2018 Fiscal Year Research-status Report
Speech signal recovery using an optimized multi-channel adaptive noise canceller based on bone- and air-conducted measurements
Project/Area Number |
18K04175
|
Research Institution | Prefectural University of Hiroshima |
Principal Investigator |
肖 業貴 県立広島大学, 経営情報学部, 教授 (50252325)
|
Project Period (FY) |
2018-04-01 – 2021-03-31
|
Keywords | 骨導音 / 気導音 / 音声復元 / 適応ノイズキャンセラー / 適応フィルタ / 最適化 |
Outline of Annual Research Achievements |
H30年度では、主に以下の取り組みを行った。 ① シングル参照チャンネルを持つノイズキャンセラー(ANC:Adaptive Noise Canceller)による復元シミュレーション実験: 環境騒音源を実験用に設置したオフィスにおいて測定した実データに対して、まずシングル参照チャンネルを有するANCによる音声復元をまず実施した。

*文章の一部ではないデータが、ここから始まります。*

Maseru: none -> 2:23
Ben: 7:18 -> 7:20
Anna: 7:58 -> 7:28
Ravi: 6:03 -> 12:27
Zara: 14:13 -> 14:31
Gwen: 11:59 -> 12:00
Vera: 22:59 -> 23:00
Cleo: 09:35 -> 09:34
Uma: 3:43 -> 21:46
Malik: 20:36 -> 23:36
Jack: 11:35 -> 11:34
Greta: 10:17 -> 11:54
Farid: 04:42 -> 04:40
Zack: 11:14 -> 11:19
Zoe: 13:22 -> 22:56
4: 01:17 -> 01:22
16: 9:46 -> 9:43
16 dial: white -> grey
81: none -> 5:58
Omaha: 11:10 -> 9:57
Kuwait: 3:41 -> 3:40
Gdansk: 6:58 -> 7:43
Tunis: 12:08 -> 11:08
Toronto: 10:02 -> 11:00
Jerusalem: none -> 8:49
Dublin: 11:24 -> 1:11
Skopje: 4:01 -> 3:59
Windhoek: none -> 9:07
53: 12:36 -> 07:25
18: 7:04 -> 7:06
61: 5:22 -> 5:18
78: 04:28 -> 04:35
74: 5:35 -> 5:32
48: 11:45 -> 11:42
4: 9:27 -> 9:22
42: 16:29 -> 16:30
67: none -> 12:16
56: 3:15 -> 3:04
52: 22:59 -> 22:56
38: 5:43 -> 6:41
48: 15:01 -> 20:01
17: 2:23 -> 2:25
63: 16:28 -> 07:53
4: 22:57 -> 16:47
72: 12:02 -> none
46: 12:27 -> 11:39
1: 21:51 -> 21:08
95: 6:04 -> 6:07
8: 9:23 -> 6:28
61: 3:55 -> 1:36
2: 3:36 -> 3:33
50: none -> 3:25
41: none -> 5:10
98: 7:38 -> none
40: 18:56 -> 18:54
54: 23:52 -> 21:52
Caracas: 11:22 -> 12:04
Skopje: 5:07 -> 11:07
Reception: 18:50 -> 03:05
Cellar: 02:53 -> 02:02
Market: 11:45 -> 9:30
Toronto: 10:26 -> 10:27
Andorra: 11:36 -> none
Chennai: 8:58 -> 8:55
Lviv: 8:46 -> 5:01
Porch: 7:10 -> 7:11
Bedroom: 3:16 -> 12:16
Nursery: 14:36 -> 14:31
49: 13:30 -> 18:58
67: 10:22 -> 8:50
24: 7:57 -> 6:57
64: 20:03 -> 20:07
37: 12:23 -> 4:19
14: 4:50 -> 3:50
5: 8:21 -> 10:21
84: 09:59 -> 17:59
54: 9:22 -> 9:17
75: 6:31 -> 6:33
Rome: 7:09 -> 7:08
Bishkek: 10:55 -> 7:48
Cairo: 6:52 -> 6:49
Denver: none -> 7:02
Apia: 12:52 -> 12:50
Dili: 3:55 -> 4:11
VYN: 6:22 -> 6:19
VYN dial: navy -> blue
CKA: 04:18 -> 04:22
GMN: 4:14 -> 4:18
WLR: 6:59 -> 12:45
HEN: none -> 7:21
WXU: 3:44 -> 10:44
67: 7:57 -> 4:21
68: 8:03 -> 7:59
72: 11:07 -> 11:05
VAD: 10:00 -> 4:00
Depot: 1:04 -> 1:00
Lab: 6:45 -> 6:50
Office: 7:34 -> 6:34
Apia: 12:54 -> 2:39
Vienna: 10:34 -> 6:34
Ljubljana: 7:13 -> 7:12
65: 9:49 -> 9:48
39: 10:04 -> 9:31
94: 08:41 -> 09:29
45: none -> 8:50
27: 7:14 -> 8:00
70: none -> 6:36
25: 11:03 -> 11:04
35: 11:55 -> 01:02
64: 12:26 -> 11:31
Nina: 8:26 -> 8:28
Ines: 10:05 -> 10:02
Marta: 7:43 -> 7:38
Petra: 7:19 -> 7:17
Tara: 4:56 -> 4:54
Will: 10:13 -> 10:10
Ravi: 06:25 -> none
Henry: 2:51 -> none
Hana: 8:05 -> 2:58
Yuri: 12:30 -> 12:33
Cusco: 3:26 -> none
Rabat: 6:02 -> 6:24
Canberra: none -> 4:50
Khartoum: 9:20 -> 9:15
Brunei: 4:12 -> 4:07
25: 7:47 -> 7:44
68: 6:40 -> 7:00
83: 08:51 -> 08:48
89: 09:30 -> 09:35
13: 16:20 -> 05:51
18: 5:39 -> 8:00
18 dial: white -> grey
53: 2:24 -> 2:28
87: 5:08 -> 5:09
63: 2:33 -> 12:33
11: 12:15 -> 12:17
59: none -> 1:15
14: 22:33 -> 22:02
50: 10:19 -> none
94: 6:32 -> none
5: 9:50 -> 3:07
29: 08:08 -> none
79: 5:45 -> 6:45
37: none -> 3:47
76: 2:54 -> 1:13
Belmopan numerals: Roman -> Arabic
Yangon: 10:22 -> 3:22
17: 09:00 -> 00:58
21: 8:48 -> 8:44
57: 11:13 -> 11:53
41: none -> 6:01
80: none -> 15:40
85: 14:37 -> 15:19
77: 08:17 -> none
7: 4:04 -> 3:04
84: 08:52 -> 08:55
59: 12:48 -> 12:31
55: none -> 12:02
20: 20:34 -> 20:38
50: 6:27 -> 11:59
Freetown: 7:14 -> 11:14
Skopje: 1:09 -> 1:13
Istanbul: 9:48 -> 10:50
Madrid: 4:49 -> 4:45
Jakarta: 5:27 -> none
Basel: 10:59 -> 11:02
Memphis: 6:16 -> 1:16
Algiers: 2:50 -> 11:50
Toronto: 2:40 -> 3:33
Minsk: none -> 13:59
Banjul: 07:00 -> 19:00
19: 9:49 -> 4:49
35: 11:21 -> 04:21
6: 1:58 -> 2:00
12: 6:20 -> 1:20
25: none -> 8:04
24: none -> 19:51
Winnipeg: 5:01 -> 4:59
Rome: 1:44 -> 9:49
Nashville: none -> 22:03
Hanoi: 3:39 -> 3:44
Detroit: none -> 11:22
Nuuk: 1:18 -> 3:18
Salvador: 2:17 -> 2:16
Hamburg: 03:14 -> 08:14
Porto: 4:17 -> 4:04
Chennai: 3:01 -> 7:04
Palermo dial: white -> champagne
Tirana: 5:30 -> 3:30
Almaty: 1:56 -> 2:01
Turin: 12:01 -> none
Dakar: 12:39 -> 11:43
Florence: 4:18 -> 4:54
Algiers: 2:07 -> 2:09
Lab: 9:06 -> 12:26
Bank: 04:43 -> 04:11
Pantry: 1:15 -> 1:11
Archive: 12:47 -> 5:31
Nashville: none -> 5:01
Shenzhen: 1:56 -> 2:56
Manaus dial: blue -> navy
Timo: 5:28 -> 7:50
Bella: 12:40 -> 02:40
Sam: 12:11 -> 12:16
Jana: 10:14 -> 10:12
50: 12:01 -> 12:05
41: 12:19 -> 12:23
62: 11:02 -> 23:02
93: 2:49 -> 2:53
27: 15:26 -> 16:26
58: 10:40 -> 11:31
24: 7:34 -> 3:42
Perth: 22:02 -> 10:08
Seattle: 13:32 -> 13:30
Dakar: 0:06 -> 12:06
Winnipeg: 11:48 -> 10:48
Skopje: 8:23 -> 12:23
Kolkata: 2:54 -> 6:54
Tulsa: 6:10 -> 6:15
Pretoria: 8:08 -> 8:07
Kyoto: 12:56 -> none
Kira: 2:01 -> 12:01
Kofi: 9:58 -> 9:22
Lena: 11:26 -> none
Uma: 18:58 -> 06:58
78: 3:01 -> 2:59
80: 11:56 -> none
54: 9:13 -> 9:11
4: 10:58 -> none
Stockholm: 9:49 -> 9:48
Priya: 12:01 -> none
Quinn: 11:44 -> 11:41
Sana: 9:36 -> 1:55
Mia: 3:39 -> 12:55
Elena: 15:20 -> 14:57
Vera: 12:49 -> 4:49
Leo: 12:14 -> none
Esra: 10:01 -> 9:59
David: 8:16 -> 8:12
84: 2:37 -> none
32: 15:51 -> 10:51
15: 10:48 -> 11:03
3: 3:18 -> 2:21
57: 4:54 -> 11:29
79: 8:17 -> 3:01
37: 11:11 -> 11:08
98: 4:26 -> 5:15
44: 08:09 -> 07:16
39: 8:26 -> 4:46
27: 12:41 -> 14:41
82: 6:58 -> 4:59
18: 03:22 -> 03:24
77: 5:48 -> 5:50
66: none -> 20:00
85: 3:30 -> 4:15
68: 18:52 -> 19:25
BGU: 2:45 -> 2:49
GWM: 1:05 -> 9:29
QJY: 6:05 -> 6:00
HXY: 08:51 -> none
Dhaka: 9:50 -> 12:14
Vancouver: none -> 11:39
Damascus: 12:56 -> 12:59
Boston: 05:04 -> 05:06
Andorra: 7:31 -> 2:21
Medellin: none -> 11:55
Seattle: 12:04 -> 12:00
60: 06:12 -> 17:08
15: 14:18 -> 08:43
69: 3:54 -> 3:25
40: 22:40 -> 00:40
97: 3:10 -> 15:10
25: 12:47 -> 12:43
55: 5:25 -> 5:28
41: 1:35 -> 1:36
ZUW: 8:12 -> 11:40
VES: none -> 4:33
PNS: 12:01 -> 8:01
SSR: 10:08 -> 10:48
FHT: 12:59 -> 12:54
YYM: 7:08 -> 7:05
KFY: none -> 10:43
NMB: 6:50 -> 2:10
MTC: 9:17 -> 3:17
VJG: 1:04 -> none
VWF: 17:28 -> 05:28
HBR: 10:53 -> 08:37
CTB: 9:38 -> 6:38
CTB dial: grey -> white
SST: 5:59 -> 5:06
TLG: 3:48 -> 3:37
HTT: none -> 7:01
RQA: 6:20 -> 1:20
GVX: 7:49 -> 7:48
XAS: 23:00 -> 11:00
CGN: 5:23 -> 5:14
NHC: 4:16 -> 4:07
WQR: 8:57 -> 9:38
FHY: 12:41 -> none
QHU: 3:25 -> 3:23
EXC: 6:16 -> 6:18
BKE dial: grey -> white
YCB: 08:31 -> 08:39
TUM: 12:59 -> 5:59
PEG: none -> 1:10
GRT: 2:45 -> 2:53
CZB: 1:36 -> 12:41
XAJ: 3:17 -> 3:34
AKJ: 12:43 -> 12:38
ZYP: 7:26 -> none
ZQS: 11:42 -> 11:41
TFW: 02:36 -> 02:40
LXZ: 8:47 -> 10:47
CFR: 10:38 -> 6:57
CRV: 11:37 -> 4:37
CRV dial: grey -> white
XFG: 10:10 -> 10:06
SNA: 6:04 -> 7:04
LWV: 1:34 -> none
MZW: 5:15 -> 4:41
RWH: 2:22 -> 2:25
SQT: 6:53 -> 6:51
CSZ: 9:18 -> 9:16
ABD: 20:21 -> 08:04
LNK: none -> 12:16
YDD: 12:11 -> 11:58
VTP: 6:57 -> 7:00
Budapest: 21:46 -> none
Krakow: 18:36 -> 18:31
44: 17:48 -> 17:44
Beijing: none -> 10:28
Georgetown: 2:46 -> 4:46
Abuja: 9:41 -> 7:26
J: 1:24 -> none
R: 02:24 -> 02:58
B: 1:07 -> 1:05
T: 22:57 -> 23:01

その結果、参照センサーの配置による復元性能の違いを明らかにした。この時点で、シングル参照チャンネルANCによる実用化が現実的に困難である認識に到達した。この実験は改めてシングル参照チャンネルを有するANCの限界を示し、さらなる研究開発の必要性を明らかにした。 ② マルチ参照チャンネルを持つANCによる復元シミュレーション実験: 三つの参照チャンネルを有するANCによる復元シミュレーション実験を行った。その結果、シングル参照チャンネルANCに比べて復元性能が大きく改善されることを確認できた。この成果を論文にまとめ、ISPACS2018という国際会議において発表した。成果への評価が高く、今後の進展への期待もいただいた。 ③ マルチ参照チャンネルANCの最適化等: 最適化アルゴリズムの導出がすでに完了し、シミュレーション実験が進行中である。参照チャンネルの最適化ブロック(サブシステム)の配置を変えて、復元性能の変化を確認しながら、最終決定したい。また、使用する非線形適応フィルタとして、先進的ニューラルネットワークを試す準備も行っている。
|
Current Status of Research Progress |
Current Status of Research Progress
2: Research has progressed on the whole more than it was originally planned.
Reason
進捗状況は以下のとおりである。 ① シングル参照チャンネルANCによる復元シミュレーション実験が終了し、応用上の問題点を明らかにした。 ② マルチ参照チャンネルANCによる復元シミュレーション実験が終了し、より優れた復元性能を有することを明らかにした。参照信号源の増加による復元性能アップが確認され、最適化によるさらなる性能向上の可能性を示した。これまでの成果の一部をまとめ、国際会議において発表した。 ③ 最適化アルゴリズムの導出を行い、シミュレーション実験を実施している最中である。
|
Strategy for Future Research Activity |
今後の研究計画は以下のとおりである。 ① マルチ参照チャンネルANCによる復元シミュレーション実験を繰り返し実施し、性能向上の可能性を根気よく探究する。 ② プライマリーチャンネルも複数に拡充し、性能向上の可能性をさらに探る。その時、プライマリーチャンネルの最適化も問題になる。そのため、参照チャンネルとプライマリーチャンネルの同時最適化を図る必要が出てくる。まず同時最適化アルゴリズムの導出を行う。そして、シミュレーション実験では最適化アルゴリズムにおけるユーザパラメータについて様々な観点から調整し、できればパラメータ選択に対するガイドラインを確立し、最大の復元精度を実現したい。 ③ 実用化の可能性について、性能が十分か、コストが商品化に耐えられるか、産業界への応用によるメリットがどの程度あるか、などを分析したうえ、成果をまとめ、特許を申請するか、論文による公表を行うかを判断したい。
|
Causes of Carryover |
理由: 初年度では、いただいた設備費によるデータロガーの購をせず、県内の研究所から借用したものを使用した。パソコンなども現在所有しているものを使用した。大学院生の実験補助に必要な謝金を支出した。今年度はパソコン等の設備を導入予定である。